>>>

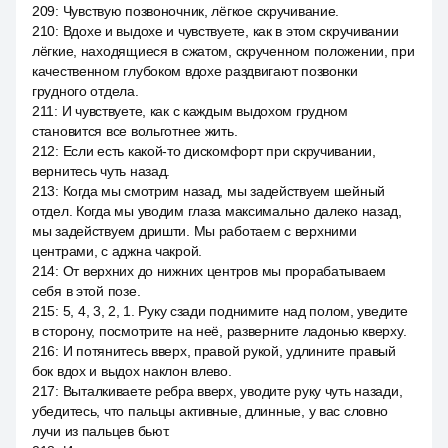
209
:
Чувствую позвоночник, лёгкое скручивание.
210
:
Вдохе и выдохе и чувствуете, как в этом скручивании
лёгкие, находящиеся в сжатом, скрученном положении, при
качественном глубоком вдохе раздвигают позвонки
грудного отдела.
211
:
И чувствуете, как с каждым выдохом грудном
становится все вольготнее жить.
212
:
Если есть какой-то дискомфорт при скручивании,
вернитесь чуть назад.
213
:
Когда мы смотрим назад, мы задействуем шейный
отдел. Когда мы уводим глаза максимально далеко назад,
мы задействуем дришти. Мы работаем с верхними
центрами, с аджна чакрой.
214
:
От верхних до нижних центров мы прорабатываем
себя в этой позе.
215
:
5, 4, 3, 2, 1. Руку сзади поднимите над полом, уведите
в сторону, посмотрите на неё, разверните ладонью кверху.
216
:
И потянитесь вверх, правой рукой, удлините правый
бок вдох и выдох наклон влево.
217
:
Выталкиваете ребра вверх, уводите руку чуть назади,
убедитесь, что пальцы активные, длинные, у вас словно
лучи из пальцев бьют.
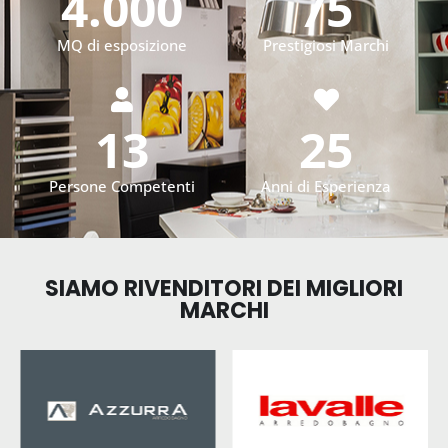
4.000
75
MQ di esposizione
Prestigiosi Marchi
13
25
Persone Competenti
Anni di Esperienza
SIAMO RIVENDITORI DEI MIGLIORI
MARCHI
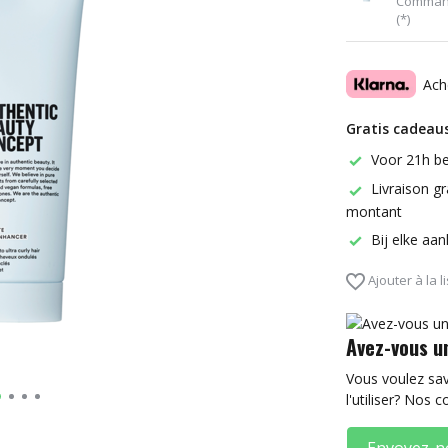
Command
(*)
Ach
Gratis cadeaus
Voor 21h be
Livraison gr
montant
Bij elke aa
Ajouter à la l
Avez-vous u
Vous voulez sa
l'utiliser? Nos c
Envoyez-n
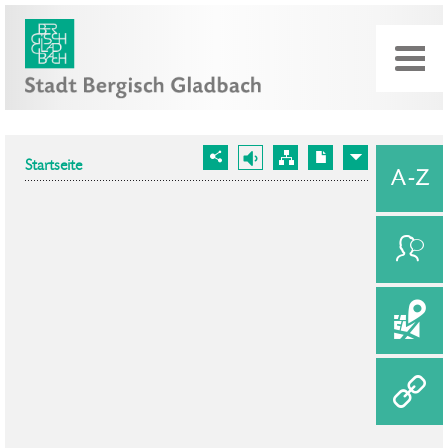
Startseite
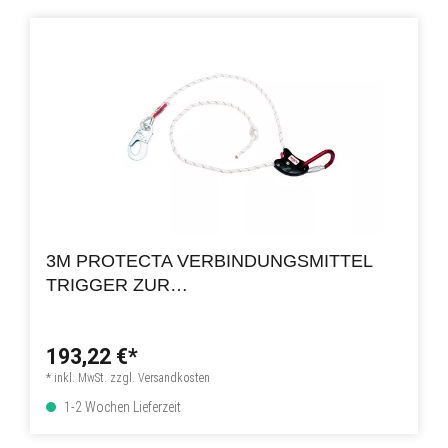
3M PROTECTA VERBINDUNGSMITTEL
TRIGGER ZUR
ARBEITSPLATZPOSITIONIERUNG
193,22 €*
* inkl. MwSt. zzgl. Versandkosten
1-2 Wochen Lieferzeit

<<<

GOAL OF THE EXERCISE. Pictures excluded, quote all the data above exactly.

EXPECTED ANSWER.
209
:
Чувствую позвоночник, лёгкое скручивание.
210
:
Вдохе и выдохе и чувствуете, как в этом скручивании
лёгкие, находящиеся в сжатом, скрученном положении, при
качественном глубоком вдохе раздвигают позвонки
грудного отдела.
211
:
И чувствуете, как с каждым выдохом грудном
становится все вольготнее жить.
212
:
Если есть какой-то дискомфорт при скручивании,
вернитесь чуть назад.
213
:
Когда мы смотрим назад, мы задействуем шейный
отдел. Когда мы уводим глаза максимально далеко назад,
мы задействуем дришти. Мы работаем с верхними
центрами, с аджна чакрой.
214
:
От верхних до нижних центров мы прорабатываем
себя в этой позе.
215
:
5, 4, 3, 2, 1. Руку сзади поднимите над полом, уведите
в сторону, посмотрите на неё, разверните ладонью кверху.
216
:
И потянитесь вверх, правой рукой, удлините правый
бок вдох и выдох наклон влево.
217
:
Выталкиваете ребра вверх, уводите руку чуть назади,
убедитесь, что пальцы активные, длинные, у вас словно
лучи из пальцев бьют.
4.000
75
MQ di esposizione
Prestigiosi Marchi
13
25
Persone Competenti
Anni di Esperienza
SIAMO RIVENDITORI DEI MIGLIORI
MARCHI
Command
(*)
Ach
Gratis cadeaus
Voor 21h be
Livraison gr
montant
Bij elke aa
Ajouter à la l
Avez-vous u
Vous voulez sa
l'utiliser? Nos c
Envoyez-n
Startseite
3M PROTECTA VERBINDUNGSMITTEL
TRIGGER ZUR
ARBEITSPLATZPOSITIONIERUNG
193,22 €*
* inkl. MwSt. zzgl. Versandkosten
1-2 Wochen Lieferzeit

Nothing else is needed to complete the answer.